My start time was near so time to make my way forward to the start area. The organization at this point has been pretty spot on, workers everywhere pointing out who was next and where we needed to be. Watching the previous starts I could see the ground surface was very rocky and crazy dusty. My game plan was to go on a fun trail ride, don´t get caught up racing anyone, just ride the trail but again I didn´t want to be pelted by the guy next to me and get caught in his dust so I was thinking hole shot then settle into my ride. To my surprise when it was my time they had no one lined up next to me so off I went straight into my game plan. Within seconds of leaving the bike was wide open tapped out, I love this kind of stuff. It didn´t take long before I caught up to the first few riders. The dust was bad but the road was wide at this point and it made for fairly safe and easy passing.
I continued to run the bike hard but I was comfortable and not taking any risks. The road narrowed, dust got worse and I kept coming upon more and more riders. I knew I could not settle in and ride their pace. I´d be trapped in the dust and it would make for a long day. I used every trick and reference I could to make my way safely through the dust and down the trail. I carefully monitored the road book for dangers so there wouldn´t be any surprises. I moved all about the road left and right any time it seemed the dust eased up I went there to get a better glimpse of what was ahead. I used the high stepped road edges without getting to close in case there was something there. I watched the heads of the riders I was approaching to see if there was any unexpected bumps in the road. Any visual clue I could think of to help navigate safely through the dust I used. I have no idea how many people I passed at this point but they just seemed to keep coming. This probably went on for about 30k.

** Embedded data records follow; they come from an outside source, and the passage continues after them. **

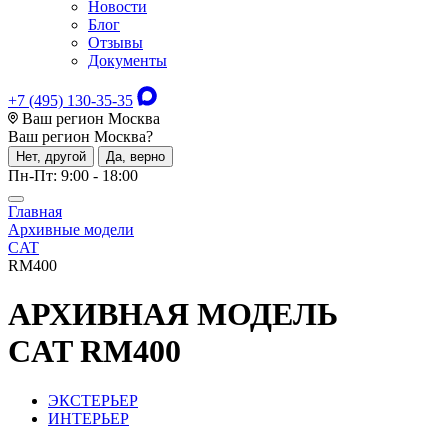
Новости
Блог
Отзывы
Документы
+7 (495) 130-35-35
Ваш регион Москва
Ваш регион
Москва
?
Нет, другой
Да, верно
Пн-Пт: 9:00 - 18:00
Главная
Архивные модели
CAT
RM400
АРХИВНАЯ МОДЕЛЬ
CAT RM400
ЭКСТЕРЬЕР
ИНТЕРЬЕР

I kept on rolling and was having a blast. I was thinking to myself this is what I came to ride, not the liaisons. I was now happy again and looking forward to the rest of the rally. I made a mental note to apologize to Ned for being a downer the night before.
The trail continued to be fast with a mix of winding sections and a few pace changes cutting back and forth across and through a few river washes. It got a little tricky in that the roadbook will mark a danger for a river wash, dip, bump, ditch etc. but not the 2nd gear 120 degree left hander at the end of a flat out straight. The terrain started to climb and I could see dust trails way off in the distance. This helped with getting the general idea of where the course was headed and aided in predicting the surprise tight turns after all the high speed flowing stuff.
I continued on my way and was enjoying every minute of it. My pace was comfortable and flat out when appropriate without taking any risks. I was doing what I had set out to do, have a fun safe enjoyable ride. Again I was having a blast and really looking forward to what the rest of the rally had to offer.
My comfortable pace seemed a little faster than others in front as I continued to pass one or two people every kilometer. I came upon a rider with considerable closing speed as we approached a double caution crossing a short wash. I passed cleanly under braking well before the wash and the next thing I see the guy is trying to show me a wheel. I couldn´t believe now he wants to race and fight me for position. I told myself I wasn´t going to get caught up racing anyone, just do my thing. On exit of the wash I picked up the gas quickly and was gone. I still was surprised after being run down someone would put up a fight.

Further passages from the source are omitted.